Commence with a real idea of the formation of the vowel and tone; do not try for any certain placement or resonance. Do not try to relax. You will only interfere with natural co-ordination.
In the same position bring the arms forward and upward like the gesture of appeal, as high as the shoulders, palms up.
You will feel the back expand under the shoulder blades, and the upper abdomen will draw in as before. Inhale always with the lips parted. Correct breathing is noiseless, always. Exhale without lowering the arms. The forced breathing through the nose is very bad and causes throat tension.
In the same position, but with the arms up above the head with palms touching, bring arms down to the level of the shoulders, palms down, while inhaling through nose and mouth. Exhale in this position.
Do not practice these breathing exercises more than two or three times each, but follow at once with the first singing exercises.
After a few trials in pronouncing the vowel AH, breathing easily and freely, watching to see that the mouth opens freely and slightly smiling, sing exercises 1 to 5 inclusive.
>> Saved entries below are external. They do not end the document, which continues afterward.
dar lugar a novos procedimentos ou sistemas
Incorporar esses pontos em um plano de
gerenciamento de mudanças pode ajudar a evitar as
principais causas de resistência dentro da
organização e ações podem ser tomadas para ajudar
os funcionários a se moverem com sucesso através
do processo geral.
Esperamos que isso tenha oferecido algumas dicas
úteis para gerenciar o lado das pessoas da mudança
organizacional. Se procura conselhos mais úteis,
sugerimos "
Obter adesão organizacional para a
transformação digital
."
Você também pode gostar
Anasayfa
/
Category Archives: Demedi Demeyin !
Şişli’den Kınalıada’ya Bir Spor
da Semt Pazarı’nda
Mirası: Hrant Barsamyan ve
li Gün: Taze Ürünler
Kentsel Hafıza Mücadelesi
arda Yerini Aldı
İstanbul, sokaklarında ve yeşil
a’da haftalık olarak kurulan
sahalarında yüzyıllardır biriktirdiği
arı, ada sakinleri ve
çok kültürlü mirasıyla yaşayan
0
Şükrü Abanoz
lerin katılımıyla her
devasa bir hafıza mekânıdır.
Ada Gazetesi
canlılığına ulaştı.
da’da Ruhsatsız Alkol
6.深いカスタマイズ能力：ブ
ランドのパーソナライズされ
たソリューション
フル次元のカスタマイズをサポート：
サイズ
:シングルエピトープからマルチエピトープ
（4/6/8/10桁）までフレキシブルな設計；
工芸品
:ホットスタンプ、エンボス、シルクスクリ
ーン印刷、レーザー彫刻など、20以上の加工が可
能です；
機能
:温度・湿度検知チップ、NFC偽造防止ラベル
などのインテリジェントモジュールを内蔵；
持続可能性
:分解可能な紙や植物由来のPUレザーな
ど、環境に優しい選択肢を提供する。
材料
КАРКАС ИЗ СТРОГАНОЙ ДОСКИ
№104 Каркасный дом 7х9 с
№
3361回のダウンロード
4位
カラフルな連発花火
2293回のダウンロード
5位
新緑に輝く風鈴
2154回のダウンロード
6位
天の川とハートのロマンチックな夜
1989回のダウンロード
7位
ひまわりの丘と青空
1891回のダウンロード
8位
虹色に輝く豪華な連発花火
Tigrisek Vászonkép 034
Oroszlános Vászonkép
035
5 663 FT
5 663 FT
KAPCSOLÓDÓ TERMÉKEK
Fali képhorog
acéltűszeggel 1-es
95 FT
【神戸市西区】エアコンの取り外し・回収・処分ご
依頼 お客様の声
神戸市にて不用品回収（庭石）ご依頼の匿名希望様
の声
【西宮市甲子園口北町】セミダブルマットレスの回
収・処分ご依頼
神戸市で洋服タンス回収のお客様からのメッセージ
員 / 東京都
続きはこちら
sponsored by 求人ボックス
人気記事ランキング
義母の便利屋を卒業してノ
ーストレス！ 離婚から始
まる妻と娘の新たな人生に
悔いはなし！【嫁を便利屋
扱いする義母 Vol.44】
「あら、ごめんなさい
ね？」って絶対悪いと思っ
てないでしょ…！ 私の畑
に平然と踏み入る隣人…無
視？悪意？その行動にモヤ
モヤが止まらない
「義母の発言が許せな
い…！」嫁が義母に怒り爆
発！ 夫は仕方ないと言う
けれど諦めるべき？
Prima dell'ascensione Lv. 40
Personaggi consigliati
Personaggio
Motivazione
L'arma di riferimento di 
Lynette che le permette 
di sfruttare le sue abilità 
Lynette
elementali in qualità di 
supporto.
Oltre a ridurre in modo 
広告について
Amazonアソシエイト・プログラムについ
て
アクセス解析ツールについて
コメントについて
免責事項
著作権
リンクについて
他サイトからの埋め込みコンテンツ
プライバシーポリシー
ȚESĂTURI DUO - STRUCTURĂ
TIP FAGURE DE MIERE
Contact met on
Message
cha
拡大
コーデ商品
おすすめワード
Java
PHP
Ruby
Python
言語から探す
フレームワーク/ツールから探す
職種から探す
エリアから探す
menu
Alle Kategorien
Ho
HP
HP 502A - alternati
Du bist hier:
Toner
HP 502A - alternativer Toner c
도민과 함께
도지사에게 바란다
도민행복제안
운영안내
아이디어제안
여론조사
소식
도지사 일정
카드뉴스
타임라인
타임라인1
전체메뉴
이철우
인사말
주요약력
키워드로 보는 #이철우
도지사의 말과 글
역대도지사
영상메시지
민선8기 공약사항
Do not attempt to sing loudly nor very softly. Use a tone of easy flowing volume, listen to the vowel sound and try to improve it if you hear that it is imperfect.
You may sing AW for AH or A(N) for AH, or perhaps U(N), all faulty. The sound must be perfectly clear but round AH as in father, or like our natural exclamation AH.
Do not wait too long after inhaling. Attack as soon as you have the breath, but never violently. Be content to practice these things in the lesson very carefully, for this will give you a favorable start. It is very helpful to practice before a good sized mirror. A fairly large one placed on the piano will do nicely.